I am in the process of setting up a virtualized OPNsense firewall on Proxmox on a Thinkcentre 720q. The proxmox host has 3 network interfaces.
- A dual NIC gigabit card where one interface is for WAN and other for LAN, say eth1 and eth2
- Another interface which came with the PC itself, say eth3
PS: I also have a switch for all my other devices.
After some research, I have understood that
- Passing (pass-through) the NIC to the OPNsense VM is better for performance
- Passing it through removes the interface from the host OS
- If passing is not done correctly, you may lose access to Proxmox.
My questions are
- How do I set eth2 to be the LAN port and also use it connect to proxmox?
- If I use point #1 (eth2 for LAN), how much will the throughput of eth2 be affected? (My ISP provides me symmetrical 320 Mbps link speed)
- If I use point #1, will local traffic (traffic handled by my switch) be affected?
- (Optional/Experimental) Since I have a spare port (eth3), can I use it for special purpose (a dedicated management port which will work even if OPNsense is down)?
- If I use point #4, my switch will have two ethernet connections from the proxmox host. Will this cause loops and kill my network?
You can answer this selectively by mentioning the question number.
If you have a better idea regarding how to setup OPNsense on Proxmox, please share.
Edit: Thank you for all your responses! It seems I have to study a lot. Let me answer a few questions
- I am not managing workloads for a dozen of people with strict SLAs. I’m just doing it for my family and myself.
- I understand the point that something as critical as a firewall should have its own hardware. However, I just want to experiment with few VMs on Proxmox. I want to setup Proxmox once and let it be.
- I eventually want to get into VLANs but that is not a priority right now. My future plan is to integrate this with some Omada access points.
- I’ve added a diagram of what I want to do. Please forgive my crude drawing as it’s the best I can do for now.

Please let me know if you want some more information


I have been running PfSense on Proxmox for ages now.

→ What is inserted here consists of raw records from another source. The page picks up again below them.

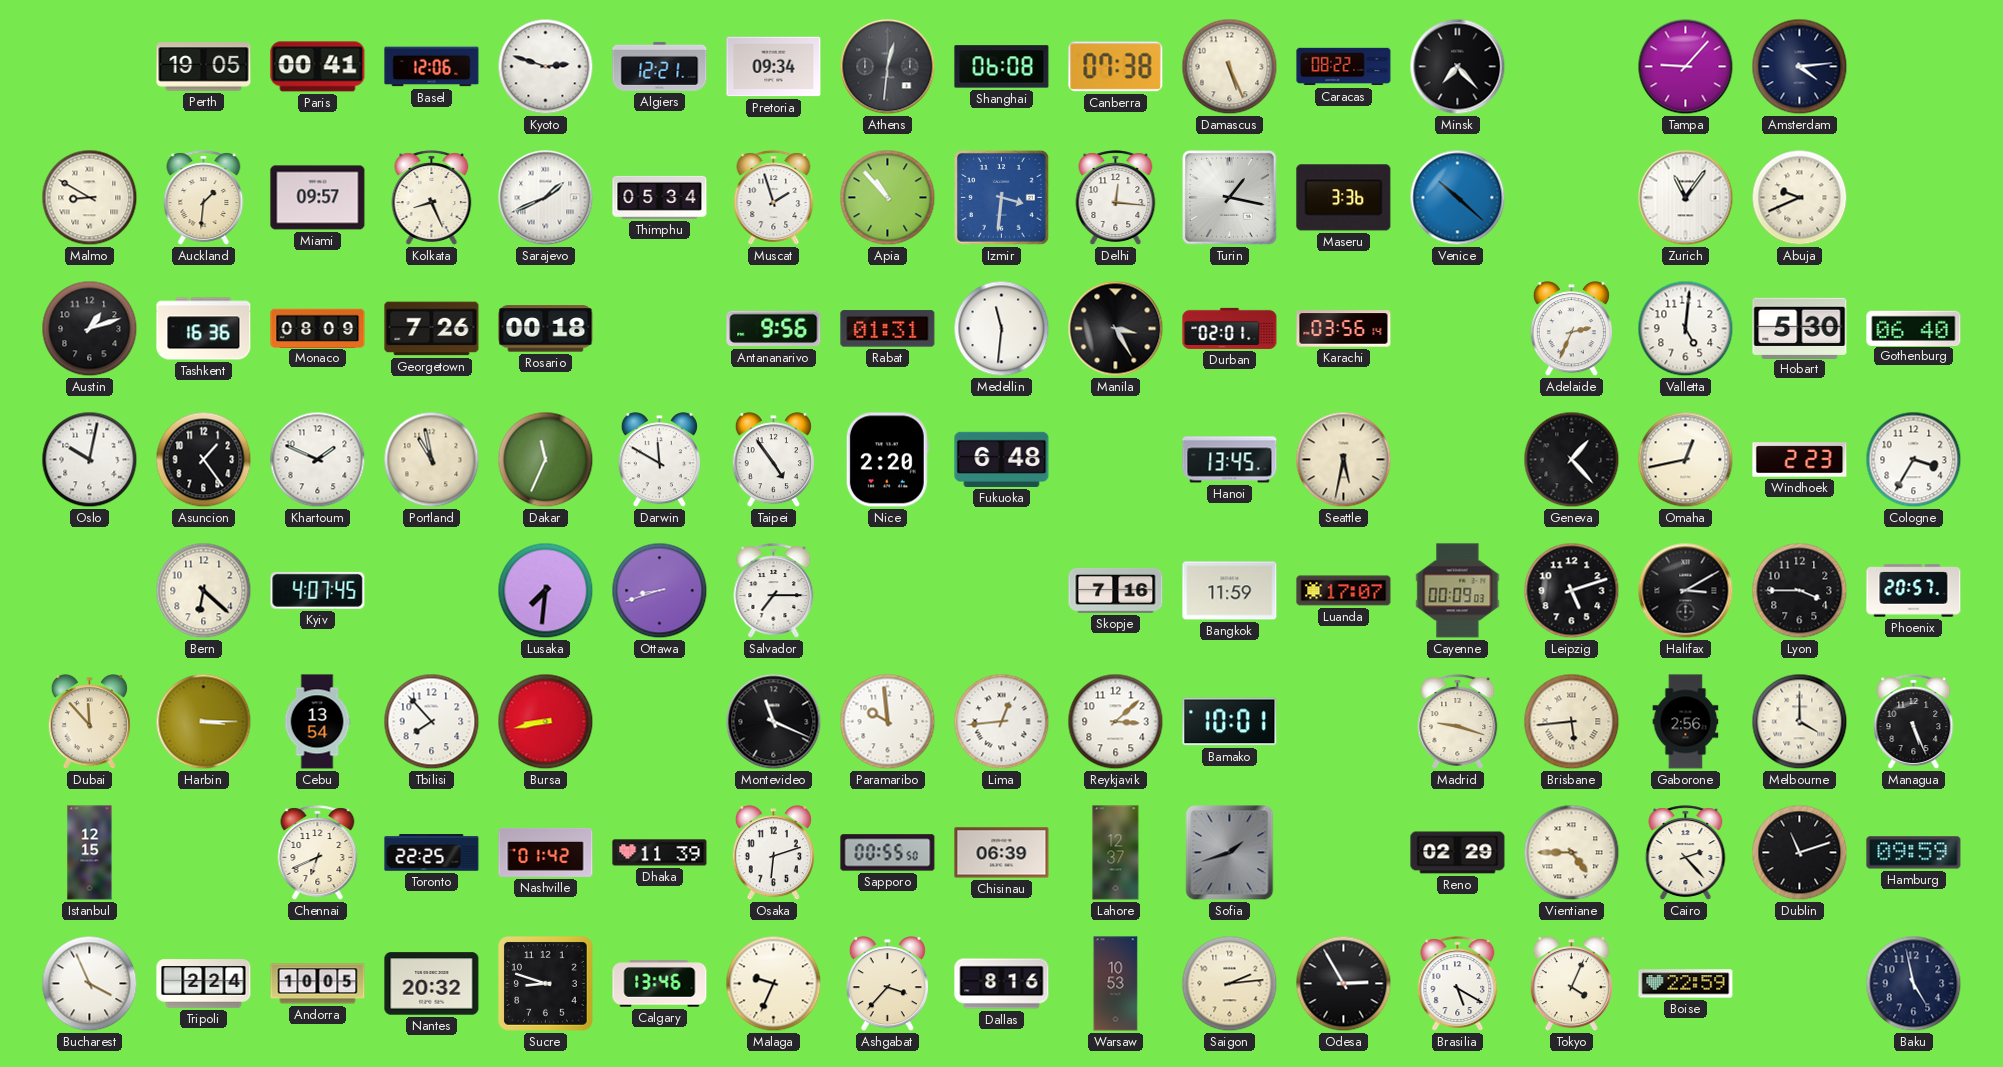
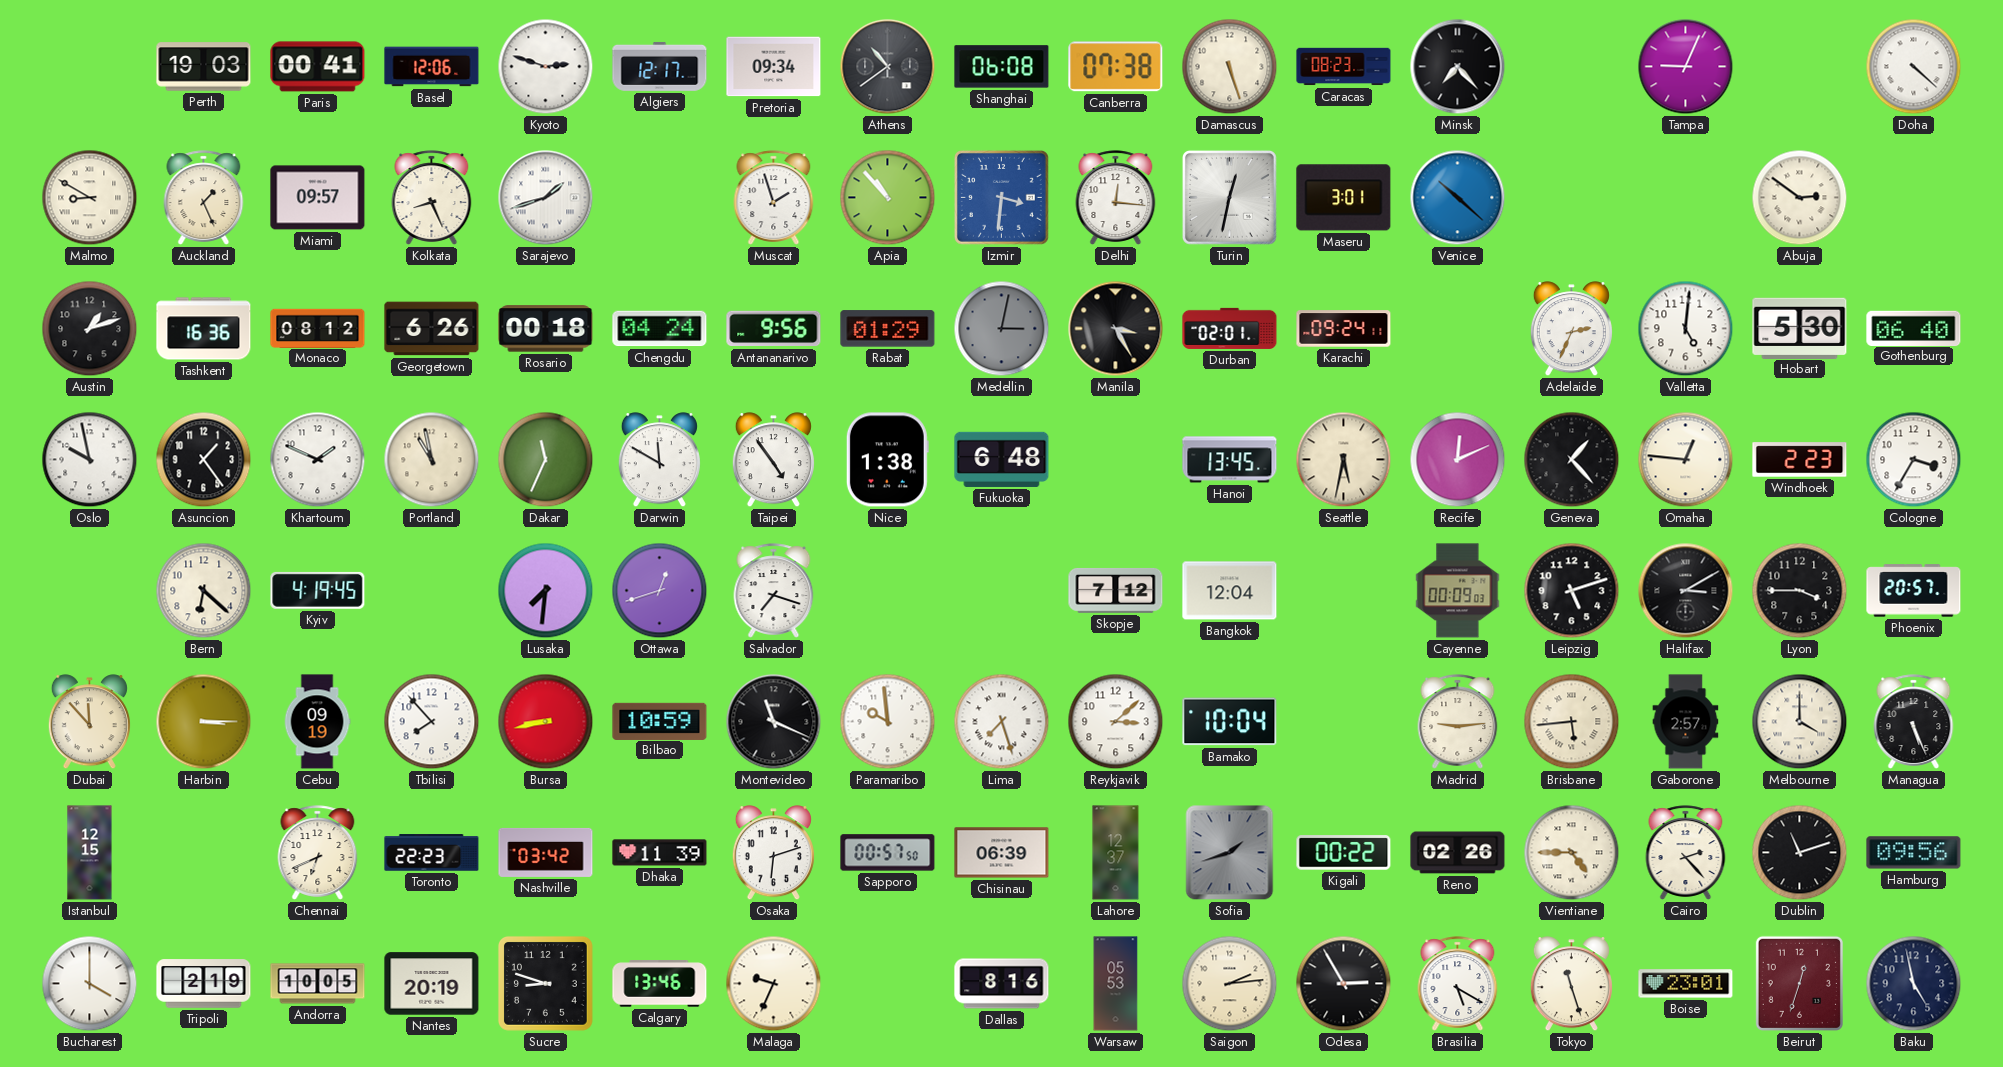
Perth: 19:05 -> 19:03
Algiers: 12:21 -> 12:17
Athens: 12:31 -> 10:39
Damascus: 5:26 -> 5:27
Caracas: 08:22 -> 08:23
Tampa: 9:07 -> 9:04
Amsterdam: 4:14 -> none
Doha: none -> 4:22
Auckland: 1:31 -> 1:26
Sarajevo: 1:41 -> 1:42
Thimphu: 05:34 -> none
Turin: 1:17 -> 12:32
Maseru: 3:36 -> 3:01
Zurich: 11:06 -> none
Abuja: 9:41 -> 2:51
Monaco: 08:09 -> 08:12
Georgetown: 7:26 -> 6:26
Chengdu: none -> 04:24
Rabat: 01:31 -> 01:29
Medellin: 11:31 -> 3:02
Medellin dial: white -> grey
Karachi: 03:56 -> 09:24
Oslo: 10:02 -> 9:58
Nice: 2:20 -> 1:38
Recife: none -> 12:11
Omaha: 12:43 -> 12:46
Kyiv: 4:07 -> 4:19
Ottawa: 8:42 -> 12:42
Salvador: 7:15 -> 7:18
Skopje: 7:16 -> 7:12
Bangkok: 11:59 -> 12:04
Luanda: 17:07 -> none
Cebu: 13:54 -> 09:19
Bilbao: none -> 10:59
Lima: 12:44 -> 7:27
Bamako: 10:01 -> 10:04
Madrid: 9:18 -> 9:14
Gaborone: 2:56 -> 2:57
Toronto: 22:25 -> 22:23
Nashville: 01:42 -> 03:42
Sapporo: 00:55 -> 00:57
Kigali: none -> 00:22
Reno: 02:29 -> 02:26
Hamburg: 09:59 -> 09:56
Bucharest: 3:56 -> 4:00
Tripoli: 2:24 -> 2:19
Nantes: 20:32 -> 20:19
Ashgabat: 3:37 -> none
Warsaw: 10:53 -> 05:53
Tokyo: 4:04 -> 11:27
Boise: 22:59 -> 23:01
Beirut: none -> 12:33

What I do is the following.
Set your pfSense /OPNsense to start at boot when you power on proxmox.
FYI, you might occasionally run into issues where the NIC “GUID” changes so your VM won’t be able to start.
When this happens your pfSense/OPNsense VM won’t start so your network will be in a “down state”. This means DHCP won’t be working either, and any PC that were not assigned a static IP won’t be able to access the Proxmox GUI to quickly fix the issue.
You might occasionally need to hook up a temporary router between a PC and your Proxmox host to access the web GUI as a result. At least this is what I do when my outrage is longer then a hour.
Thanks, i may go this route.
I think this is the same issue as a Linux host forgetting where to mount a disk since the UUID was not written in fstab.
But why does the GUID change? Can’t it be hard-coded?